7 min read Ben Hayes

Table of Contents


Introduction

Tuning hyperparameters unlocks performance in machine learning models yet can introduce a set of computational challenges. The popular tool hyperopt has emerged as an approach to strike a balance trading off between higher computational demand and model performance. Let’s look at an example of using hyperopt to tune a machine learning model’s hyperparameters - but first we need to understand what are hyperparameters, their challenges, what other approaches exist, and why hyperopt can help.

Hyperparameters

In machine learning, a hyperparameter is a parameter whose value is used to control the learning process. By contrast, the values of other parameters (typically node weights) are derived via training. - Wikipedia

As the Wikipedia definition above indicates, a hyperparameter controls how the machine learning model trains. Nearly every modern machine learning algorithm affords hyperparameter tuning as there are rarely one-size-fits-all solutions. For example, in a random forest you may want to specify the maximum depth (number of levels a single decision tree can reach), the number of estimators (the number of trees in the forest), the maximum features (considered at each split), and so on. When training a neural network, the hyperparameters you may care about include learning rate (how quickly parameters are updated), the number of epochs (how often training data is provided to the neural network), and the number of hidden layers (how deep is your network). In both examples, the hyperparameters are not what are learned but what guide the learning process.

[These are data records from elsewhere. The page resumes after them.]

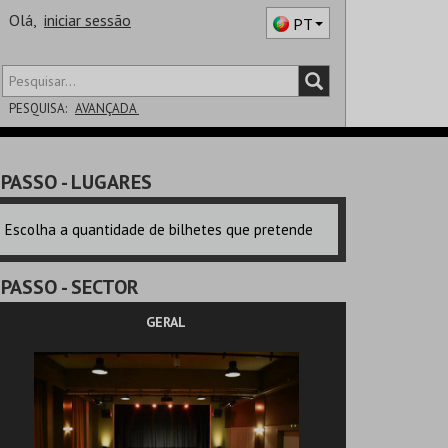
Olá,
iniciar sessão
PT
PESQUISA:
AVANÇADA
DISTRITO
PASSO
- LUGARES
SALA
Escolha a quantidade de bilhetes que pretende
PASSO
- SECTOR
GERAL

As you may begin to imagine, the number of combinations of hyperparameters can grow rapidly as you wish to tune more hyperparameters, consider more options for a given hyperparameter, or both. There now exists a search space of hyperparameter values - but determining the best combination is a non-trivial task.

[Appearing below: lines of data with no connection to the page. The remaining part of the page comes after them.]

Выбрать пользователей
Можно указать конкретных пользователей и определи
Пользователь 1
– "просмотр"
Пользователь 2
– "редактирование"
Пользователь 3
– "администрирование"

Before diving in to the workings of hyperopt, let’s take a look at the motivation using alternative search methods. The two most common approaches to searching for optimal hyperparameters are grid search and random search - each with advantages and disadvantages.

Grid Search

Grid search relies on a parameter grid defined upfront to specify every value of interest for every hyperparameter to be evaluated. All evaluations have been pre-determined.

Random Search

Random search relies on drawing random values from distributions defined for each hyperparameter. Each evaluation is independent of previous evaluations.

Grid Search
  • Simple to parallelize
  • Suffers from the curse of dimensionality
  • Not guaranteed to find optimal solution
  • Nothing learned in search t from search t-1
Random Search
  • Simple to parallelize
  • Suffers from high variance
  • May return better results than grid search
  • Nothing learned in search t from search t-1

While both approaches are often superior to manual hyperparameter tuning, neither grid search nor random search make use of the previous evaluations. In the next section we look at an approach that does consider past performance.

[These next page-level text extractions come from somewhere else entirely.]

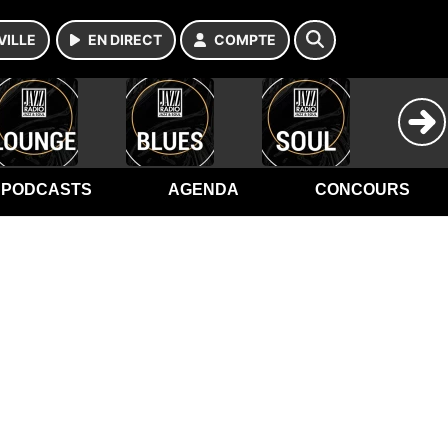
VILLE
EN DIRECT
COMPTE
PODCASTS
AGENDA
CONCOURS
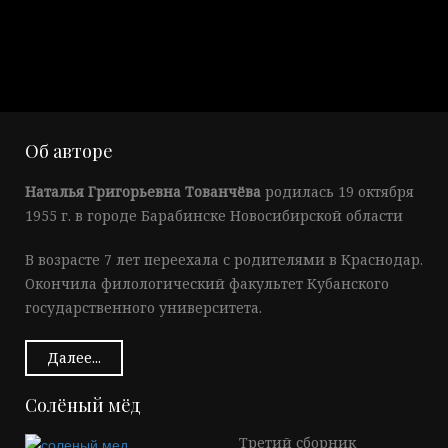
Об авторе
Наталья Григорьевна Тованчёва
родилась 19 октября
1955 г. в городе Барабинске Новосибирской области
В возрасте 7 лет переехала с родителями в Краснодар.
Окончила филологический факультет Кубанского
государственного университета.
Далее...
Солёный мёд
Третий сборник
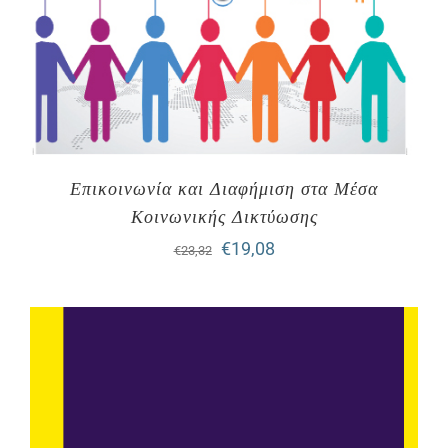
Επικοινωνία και Διαφήμιση στα Mέσα
Kοινωνικής Δικτύωσης
Original
Η
€
19,08
€
23,32
price
τρέχουσα
was:
τιμή
€23,32.
είναι:
€19,08.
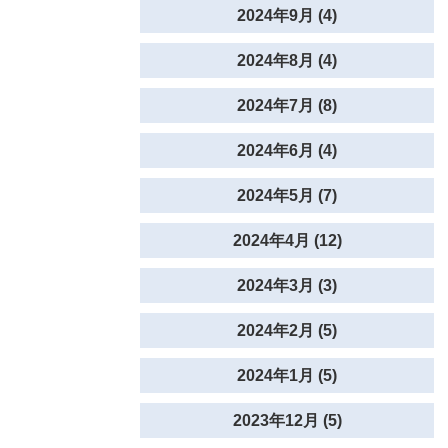
2024年9月 (4)
2024年8月 (4)
2024年7月 (8)
2024年6月 (4)
2024年5月 (7)
2024年4月 (12)
2024年3月 (3)
2024年2月 (5)
2024年1月 (5)
2023年12月 (5)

Tree-Structured Parzen Estimator (TPE)

The Tree-structured Parzen Estimator approach is a sequential model-based optimization (SMBO) algorithm that finds the inputs to an objective function that maximizes expected improvement, EI. The expected improvement depends on a threshold parameter, γ (gamma) which can be adaptive, the distribution of previous evaluations, 𝓁(x), better than the current gamma threshold, and the distribution of previous evaluations, g(x), worse than the current gamma threshold. The following expression, taken from the Bergstra paper linked below, captures the relationship between these inputs.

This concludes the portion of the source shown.